The mechanism of action of antiresorptive drugs (e.g., bisphosphonates) in mitigating bone loss has been validated in space missions. However, due to the limited sample size of astronauts and the prolonged observation period, further in-depth exploration is required to clarify the profound effects of this drug class on the skeletal system. Additionally, long-term pharmacotherapy may increase the risk of certain skeletal disorders, while the microgravity environment can affect drug pharmacokinetics [75], leading to reduced stability of therapeutic efficacy. Meanwhile, real-time monitoring of bone metabolism markers and bone density changes in the space environment remains challenging, thereby hindering the accurate assessment the drug efficacy.

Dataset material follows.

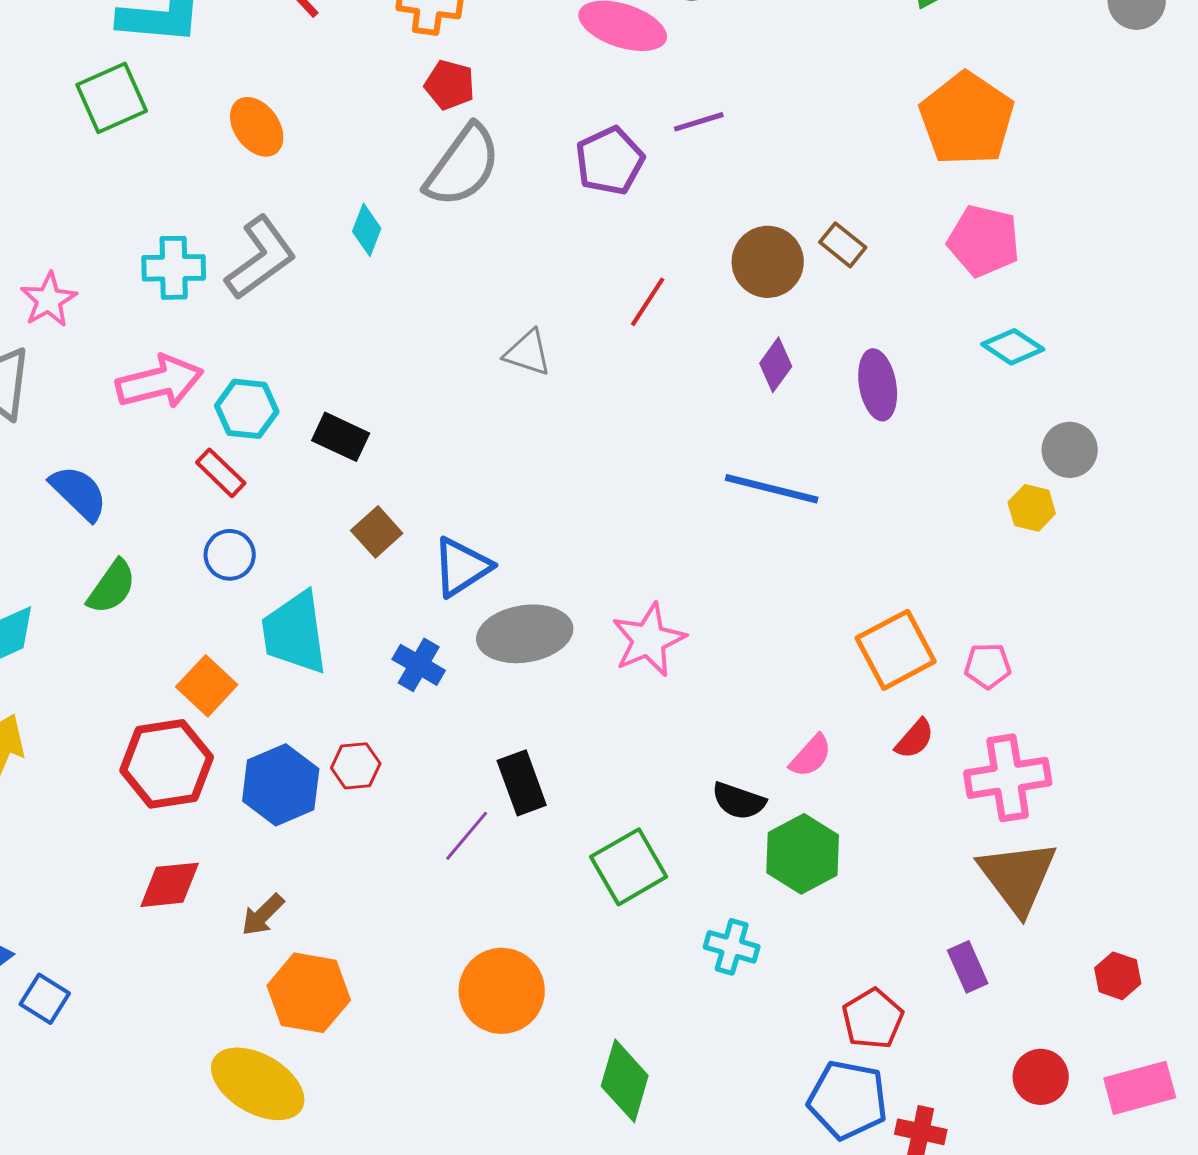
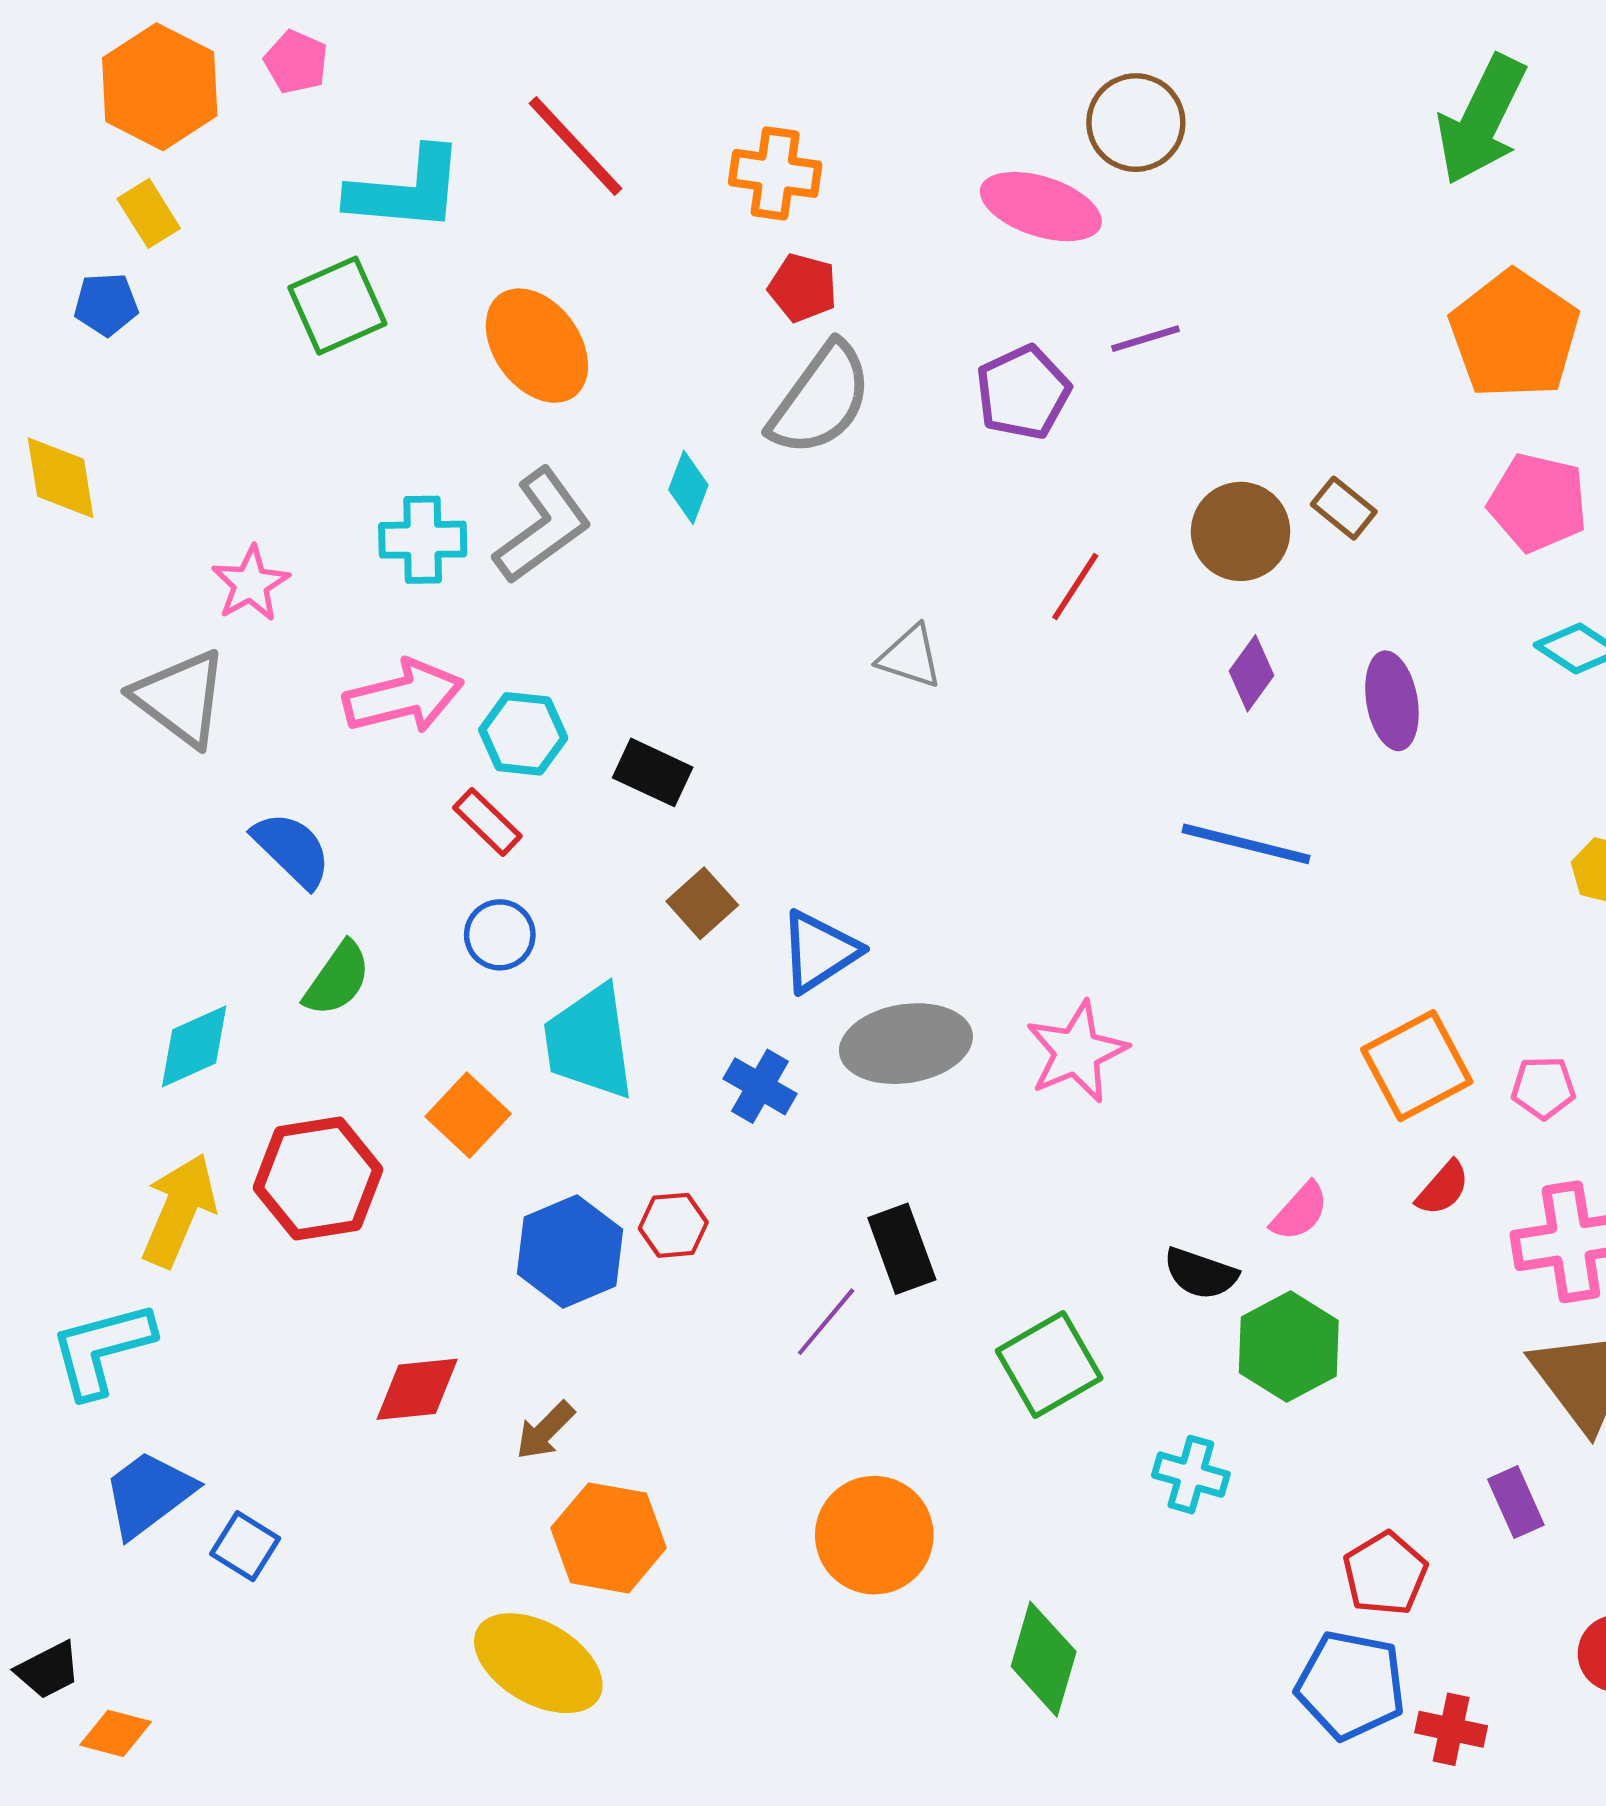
orange ellipse: (257, 127) -> (537, 346), size x1.4
red hexagon: (167, 764) -> (318, 1179), moved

The microgravity environment may alter the composition and functional profile of the intestinal microbiota, thereby impacting gastrointestinal digestive and absorptive functions [76]. Interindividual variations in digestion and absorption not only exacerbate difficulties in evaluating drug efficacy but also lead to discrepancies between the dosage of nutritional supplements and their actual biological effects. Notably, the improvement of microgravity-induced bone loss by Chinese herbs such as A. sinensis has been demonstrated in animal models, suggesting the development potential of natural medicines in the prevention and treatment of osteopenia. Targeted drug delivery strategies for skeletal protection therefore warrant further investigation.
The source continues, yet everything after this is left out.